Here is that data displayed as a graph:

enter image description here

Here's the code:

static void Main(string[] args)
{
    int times = 10000000;


    for (int listSize = 1; listSize < 10; listSize++)
    {
        List<string> list = new List<string>();
        HashSet<string> hashset = new HashSet<string>();

        for (int i = 0; i < listSize; i++)
        {
            list.Add("string" + i.ToString());
            hashset.Add("string" + i.ToString());
        }

        Stopwatch timer = new Stopwatch();
        timer.Start();
        for (int i = 0; i < times; i++)
        {
            list.Remove("string0");
            list.Add("string0");
        }
        timer.Stop();
        Console.WriteLine(listSize.ToString() + " item LIST strs time: " + timer.ElapsedMilliseconds.ToString() + "ms");


        timer = new Stopwatch();
        timer.Start();
        for (int i = 0; i < times; i++)
        {
            hashset.Remove("string0");
            hashset.Add("string0");
        }
        timer.Stop();
        Console.WriteLine(listSize.ToString() + " item HASHSET strs time: " + timer.ElapsedMilliseconds.ToString() + "ms");
        Console.WriteLine();
    }


    for (int listSize = 1; listSize < 50; listSize+=3)
    {
        List<object> list = new List<object>();
        HashSet<object> hashset = new HashSet<object>();

        for (int i = 0; i < listSize; i++)
        {
            list.Add(new object());
            hashset.Add(new object());
        }

        object objToAddRem = list[0];

        Stopwatch timer = new Stopwatch();
        timer.Start();
        for (int i = 0; i < times; i++)
        {
            list.Remove(objToAddRem);
            list.Add(objToAddRem);
        }
        timer.Stop();
        Console.WriteLine(listSize.ToString() + " item LIST objs time: " + timer.ElapsedMilliseconds.ToString() + "ms");



        timer = new Stopwatch();
        timer.Start();
        for (int i = 0; i < times; i++)
        {
            hashset.Remove(objToAddRem);
            hashset.Add(objToAddRem);
        }
        timer.Stop();
        Console.WriteLine(listSize.ToString() + " item HASHSET objs time: " + timer.ElapsedMilliseconds.ToString() + "ms");
        Console.WriteLine();
    }

    Console.ReadLine();
}

Solution 2:

It's essentially pointless to compare two structures for performance that behave differently.
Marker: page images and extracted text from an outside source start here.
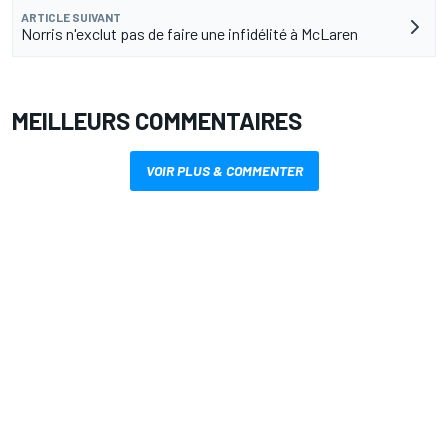
ARTICLE SUIVANT
Norris n'exclut pas de faire une infidélité à McLaren
MEILLEURS COMMENTAIRES
VOIR PLUS & COMMENTER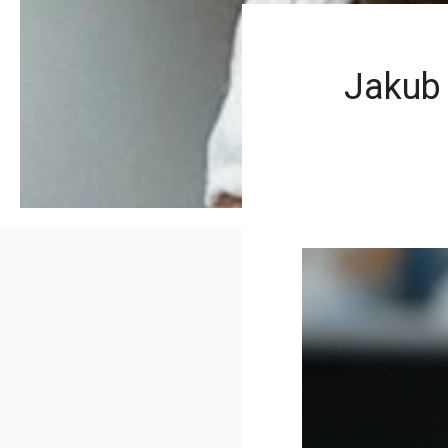
Jakub 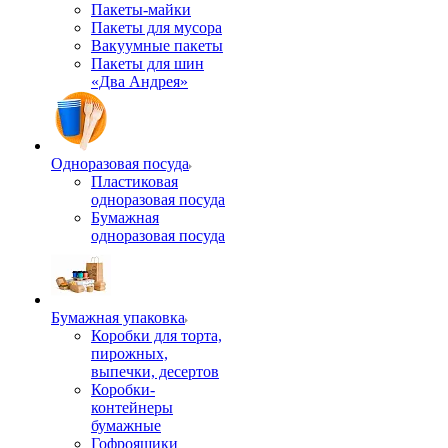
Пакеты-майки
Пакеты для мусора
Вакуумные пакеты
Пакеты для шин
«Два Андрея»
Одноразовая посуда
Пластиковая
одноразовая посуда
Бумажная
одноразовая посуда
Бумажная упаковка
Коробки для торта,
пирожных,
выпечки, десертов
Коробки-
контейнеры
бумажные
Гофроящики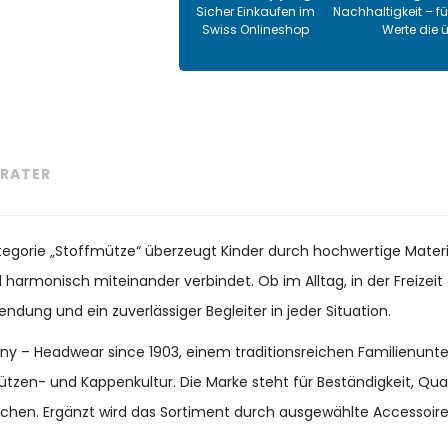
Sicher Einkaufen im
Nachhaltigkeit – fü
Swiss Onlineshop
Werte die 
RATER
ategorie „Stoffmütze“ überzeugt Kinder durch hochwertige Materi
il harmonisch miteinander verbindet. Ob im Alltag, in der Freize
endung und ein zuverlässiger Begleiter in jeder Situation.
many – Headwear since 1903, einem traditionsreichen Familienun
ützen- und Kappenkultur. Die Marke steht für Beständigkeit, Qu
chen. Ergänzt wird das Sortiment durch ausgewählte Accessoir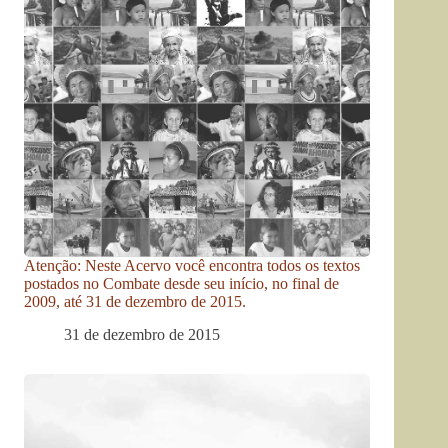
Atenção: Neste Acervo você encontra todos os textos
postados no Combate desde seu início, no final de
2009, até 31 de dezembro de 2015.
31 de dezembro de 2015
Use the structure that conveys the intent. Even if you say your List<T> wouldn't have duplicates and iteration order doesn't matter making it comparable to a HashSet<T>, its still a poor choice to use List<T> because its relatively less fault tolerant.

That said, I will inspect some other aspects of performance,

+------------+--------+-------------+-----------+----------+----------+-----------+
| Collection | Random | Containment | Insertion | Addition |  Removal | Memory    |
|            | access |             |           |          |          |           |
+------------+--------+-------------+-----------+----------+----------+-----------+
| List<T>    | O(1)   | O(n)        | O(n)      | O(1)*    | O(n)     | Lesser    |
| HashSet<T> | O(n)   | O(1)        | n/a       | O(1)     | O(1)     | Greater** |
+------------+--------+-------------+-----------+----------+----------+-----------+
  • Even though addition is O(1) in both cases, it will be relatively slower in HashSet since it involves cost of precomputing hash code before storing it.

  • The superior scalability of HashSet has a memory cost. Every entry is stored as a new object along with its hash code. This article might give you an idea.

Solution 3:

You're looking at this wrong. Yes a linear search of a List will beat a HashSet for a small number of items. But the performance difference usually doesn't matter for collections that small. It's generally the large collections you have to worry about, and that's where you think in terms of Big-O. However, if you've measured a real bottleneck on HashSet performance, then you can try to create a hybrid List/HashSet, but you'll do that by conducting lots of empirical performance tests - not asking questions on SO.